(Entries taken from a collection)
Start of Block

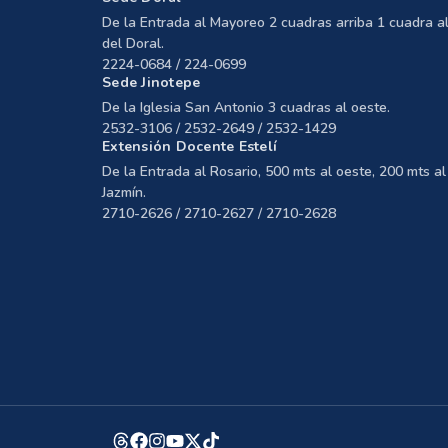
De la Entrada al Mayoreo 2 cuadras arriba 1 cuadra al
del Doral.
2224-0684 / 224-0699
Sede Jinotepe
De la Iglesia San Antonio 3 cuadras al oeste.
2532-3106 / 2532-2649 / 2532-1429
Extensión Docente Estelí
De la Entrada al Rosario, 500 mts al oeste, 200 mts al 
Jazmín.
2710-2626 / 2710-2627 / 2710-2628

End of Block
Start of Block

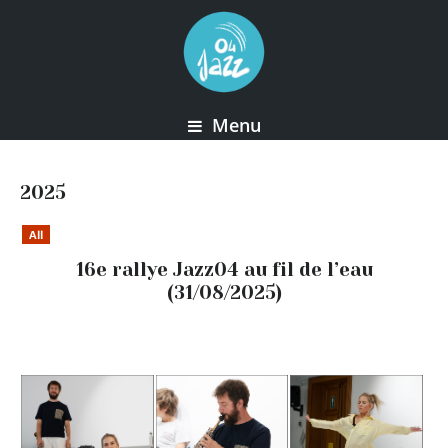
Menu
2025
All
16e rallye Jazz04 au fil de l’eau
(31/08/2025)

End of Block

* [Problem to work on] The answer is the run of lines above from the line containing "De la Entrada al Rosario, 500" through the line containing "2710-2626 / 2710-2627 / 2710-2628", copied exactly and alone.

* [Exercise solution]
De la Entrada al Rosario, 500 mts al oeste, 200 mts al 
Jazmín.
2710-2626 / 2710-2627 / 2710-2628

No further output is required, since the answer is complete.